┌─ INPUT

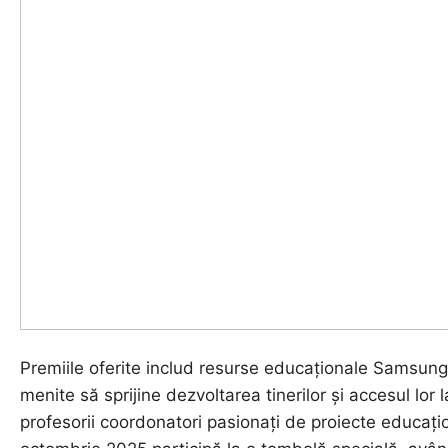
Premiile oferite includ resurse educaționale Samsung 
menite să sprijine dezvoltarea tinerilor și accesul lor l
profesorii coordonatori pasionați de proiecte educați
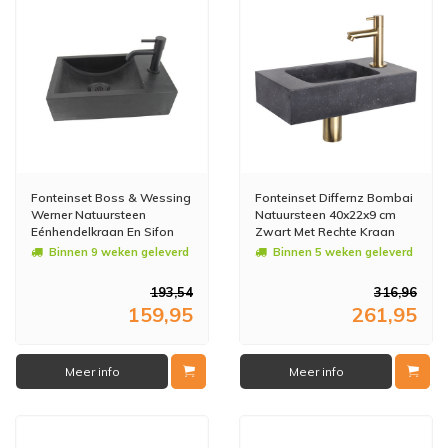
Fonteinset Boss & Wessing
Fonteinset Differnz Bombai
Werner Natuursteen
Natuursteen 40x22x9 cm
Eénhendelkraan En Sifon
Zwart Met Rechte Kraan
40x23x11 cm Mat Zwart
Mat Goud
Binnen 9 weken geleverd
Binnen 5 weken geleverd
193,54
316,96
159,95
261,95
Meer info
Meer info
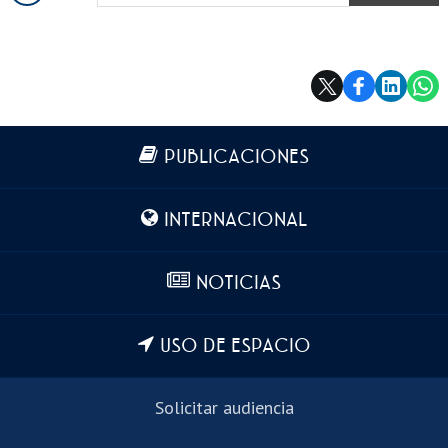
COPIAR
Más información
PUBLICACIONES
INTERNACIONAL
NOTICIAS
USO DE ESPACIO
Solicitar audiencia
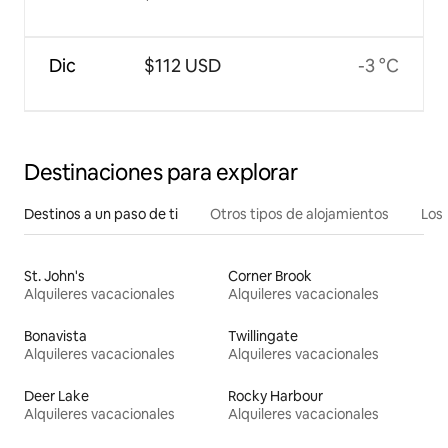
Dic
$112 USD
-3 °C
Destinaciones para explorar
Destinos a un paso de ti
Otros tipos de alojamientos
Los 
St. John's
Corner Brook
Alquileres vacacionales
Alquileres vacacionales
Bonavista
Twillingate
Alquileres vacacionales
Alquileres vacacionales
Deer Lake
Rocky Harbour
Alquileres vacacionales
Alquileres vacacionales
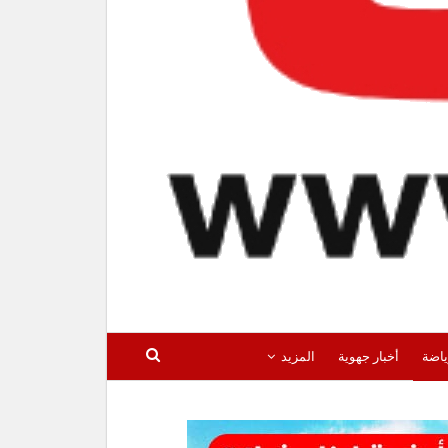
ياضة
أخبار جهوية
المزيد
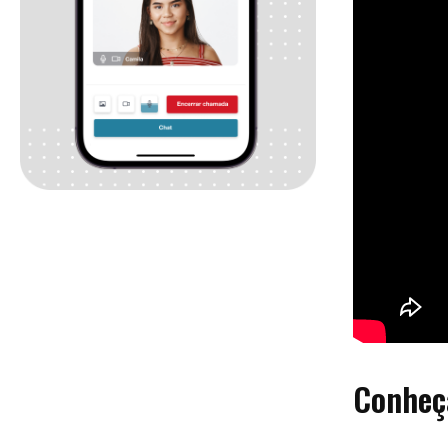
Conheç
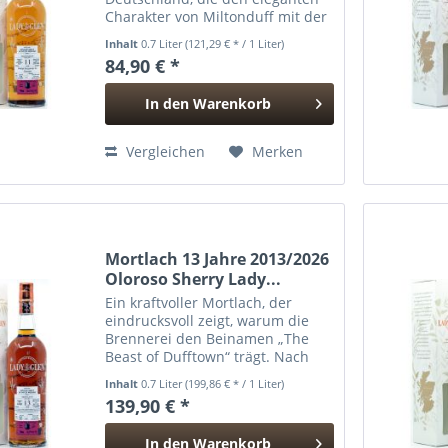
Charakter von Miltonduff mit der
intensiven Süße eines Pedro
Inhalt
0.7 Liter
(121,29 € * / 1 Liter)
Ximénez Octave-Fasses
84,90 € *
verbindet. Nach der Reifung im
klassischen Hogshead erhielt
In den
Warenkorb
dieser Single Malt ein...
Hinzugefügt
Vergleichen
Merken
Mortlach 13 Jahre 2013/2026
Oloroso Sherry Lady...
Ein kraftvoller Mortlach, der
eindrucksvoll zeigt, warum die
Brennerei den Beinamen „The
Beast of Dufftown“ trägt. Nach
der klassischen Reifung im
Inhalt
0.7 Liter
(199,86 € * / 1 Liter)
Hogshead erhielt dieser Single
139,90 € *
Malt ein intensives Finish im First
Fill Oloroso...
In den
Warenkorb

└─
┌─ INPUT

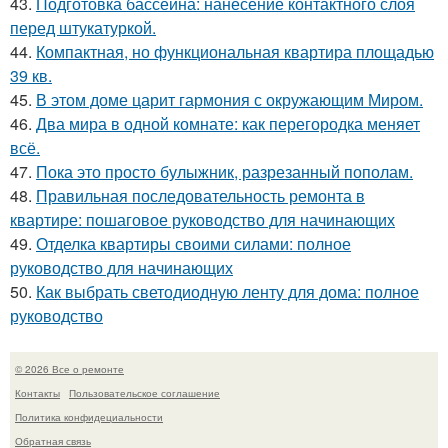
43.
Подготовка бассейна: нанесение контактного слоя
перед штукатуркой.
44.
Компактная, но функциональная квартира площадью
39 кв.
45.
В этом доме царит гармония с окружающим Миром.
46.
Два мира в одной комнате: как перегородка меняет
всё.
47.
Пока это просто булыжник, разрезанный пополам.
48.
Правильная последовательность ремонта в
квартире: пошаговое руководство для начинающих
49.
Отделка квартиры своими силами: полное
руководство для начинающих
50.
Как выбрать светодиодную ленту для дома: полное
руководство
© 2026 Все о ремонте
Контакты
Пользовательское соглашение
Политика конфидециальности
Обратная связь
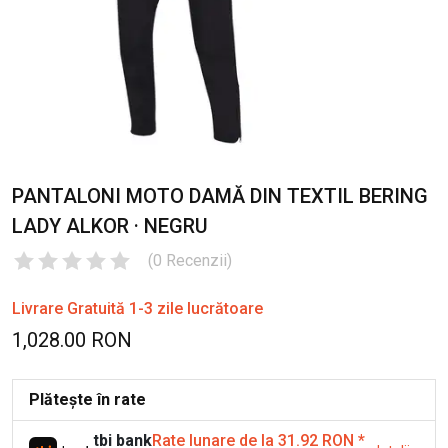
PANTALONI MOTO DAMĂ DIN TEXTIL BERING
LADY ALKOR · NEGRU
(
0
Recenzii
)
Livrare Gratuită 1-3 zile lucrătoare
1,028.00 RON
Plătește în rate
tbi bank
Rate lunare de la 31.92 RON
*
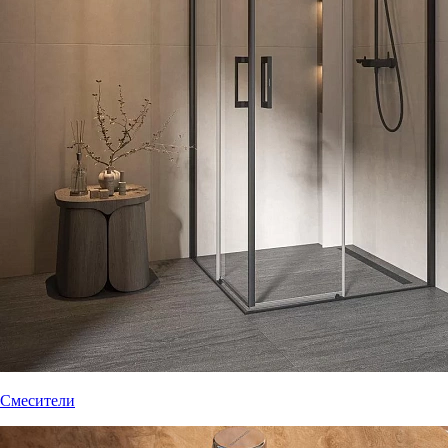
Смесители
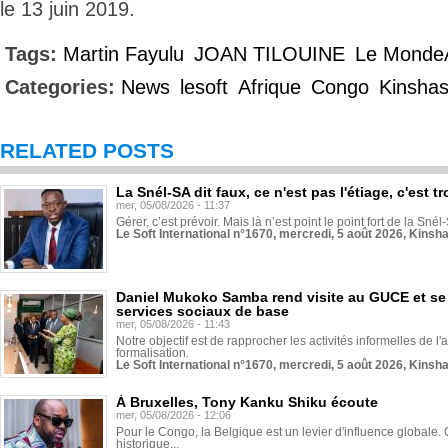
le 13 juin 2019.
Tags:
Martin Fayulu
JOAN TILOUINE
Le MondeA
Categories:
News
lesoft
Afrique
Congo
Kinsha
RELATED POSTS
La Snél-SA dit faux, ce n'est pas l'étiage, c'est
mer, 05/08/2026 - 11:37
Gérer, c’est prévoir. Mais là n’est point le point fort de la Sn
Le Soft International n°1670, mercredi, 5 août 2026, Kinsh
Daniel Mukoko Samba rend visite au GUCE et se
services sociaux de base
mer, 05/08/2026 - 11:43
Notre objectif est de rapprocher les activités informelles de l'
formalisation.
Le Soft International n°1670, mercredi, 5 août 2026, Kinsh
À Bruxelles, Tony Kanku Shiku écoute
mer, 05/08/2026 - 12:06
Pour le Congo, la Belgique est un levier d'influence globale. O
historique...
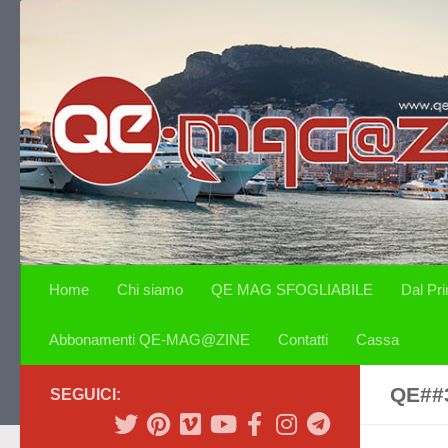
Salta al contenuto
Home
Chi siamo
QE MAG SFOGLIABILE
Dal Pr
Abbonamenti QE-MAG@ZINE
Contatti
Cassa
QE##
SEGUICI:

└─

Gather every line from the entries above where the word "Fonteinset" appears, and copy them.

Fonteinset Boss & Wessing
Fonteinset Differnz Bombai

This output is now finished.